In its opposing brief, the Federal Government argued, preliminarily, that it was illegitimately liable to be sued and that the chosen via was inappropriate. It defended the validity and effectiveness of IN 23/2021, which was issued due to force majeure caused by the COVID-19 pandemic in order to avoid a greater financial crisis. It argued that the Union's civil liability was not established, that there was no material damage to the environment or collective moral damage and challenged the amount of compensation requested in the initial claim. It requested that the preliminary objections be accepted in order to extinguish the action without resolving the merits and, in the alternative, that the claims be dismissed.
Renault do Brasil S.A., in its defense, claimed that of the 5,398 units of vehicles whose manufacture had been completed in 2022 based on IN 23/2021, only 125 belonged to the brand. It claimed that, during 2021, Renault had produced other vehicles in advance that already complied with phase L-7 of PROCONVE. It clarified that the IN did not imply an increase in the circulating fleet of vehicles beyond what was planned for the L-6 phase of the program. It reiterated the arguments used by the other defendant car companies regarding the legality, validity and proportionality of the IN. It argued that the company's completion of production of 125 vehicles in accordance with phase L-6 of PROCONVE did not cause environmental damage. It requested that the claims made in the initial petition be dismissed. In the alternative, it requested that consideration be given to the fact that Renault produced and sold 125 vehicles based on IN 23/2021 (2.31% of existing vehicles covered by the IN) so that any liability of Renault for environmental damage or collective moral damage should be limited to this proportion.
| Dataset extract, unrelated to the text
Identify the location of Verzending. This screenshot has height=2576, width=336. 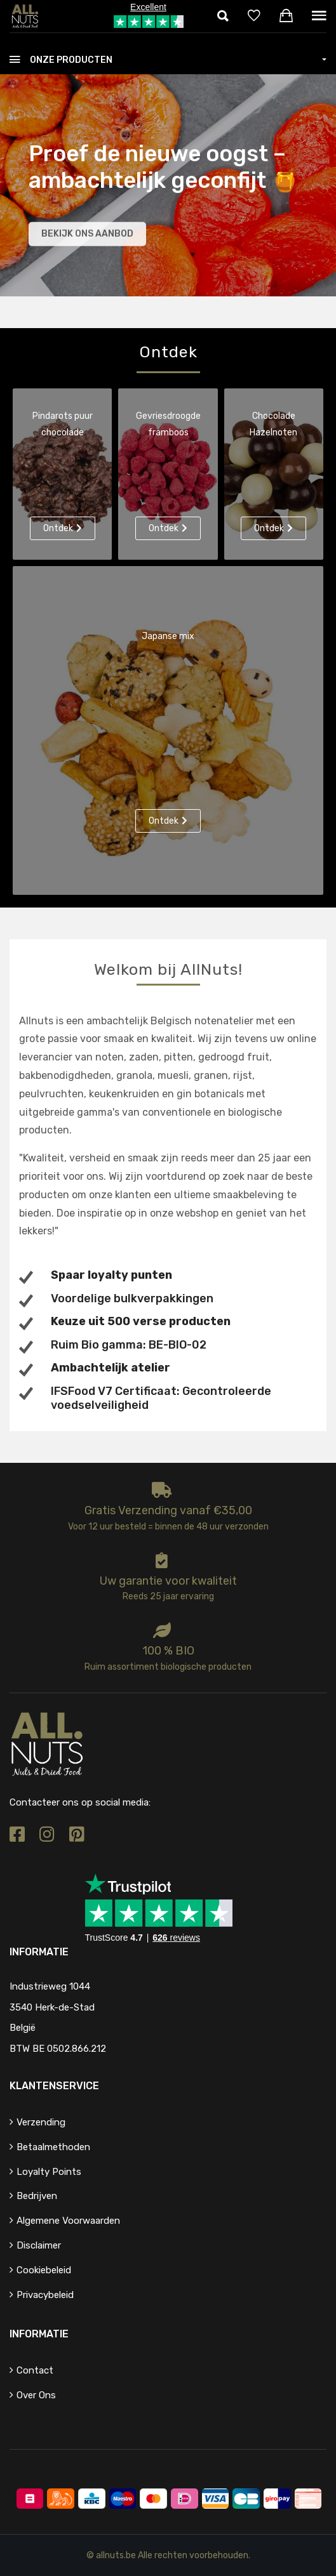 (41, 2122).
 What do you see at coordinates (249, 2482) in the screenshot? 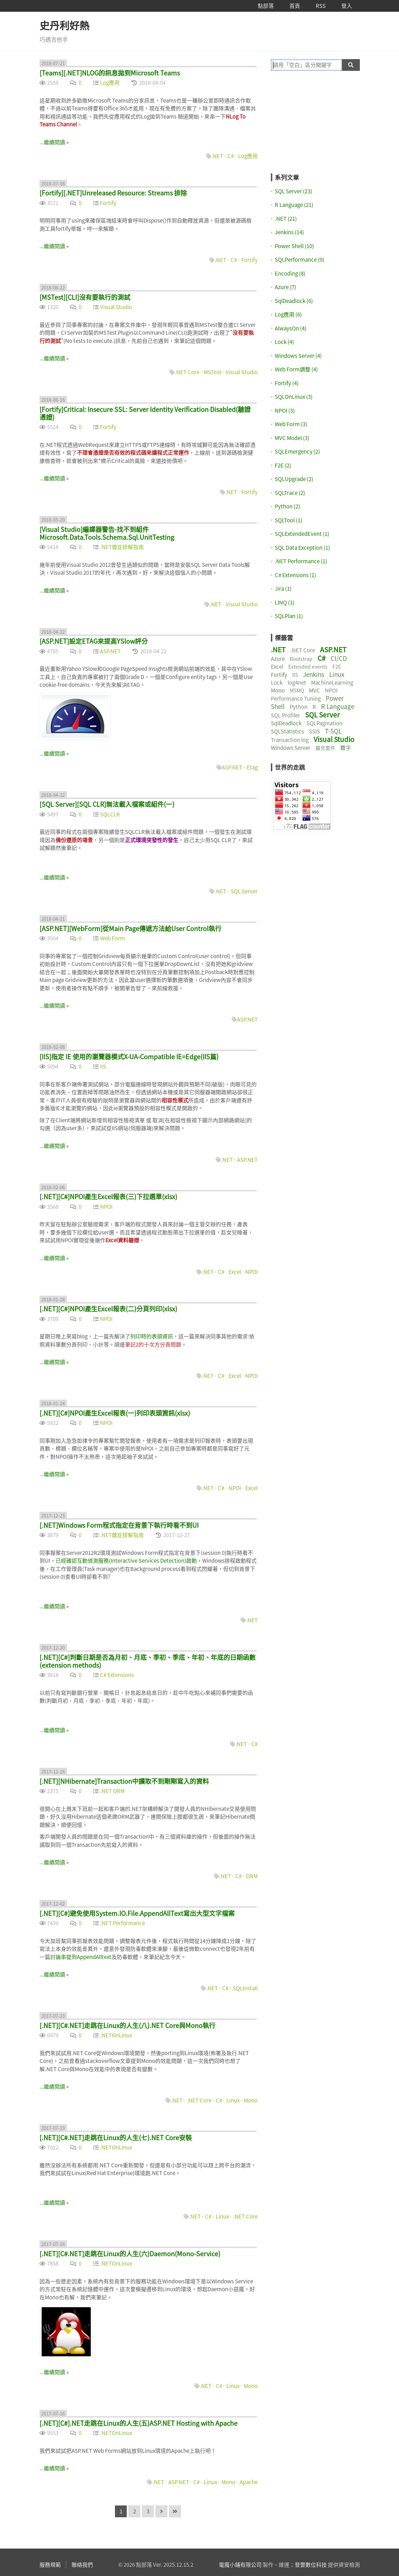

The parties were called to comment on the evidence to be produced. On this occasion, the Institute of Collective Law (IDC), amicus curiae, filed a petition requesting that documents and studies submitted by the plaintiff be analyzed, also determining the reversal of the burden of proof required and that all the requests made in the initial petition be upheld, considering that IN 23/2021 is at odds with Brazilian efforts to reduce the impact of the climate crisis and should be clearly informed and justified. The merits have not yet been judged.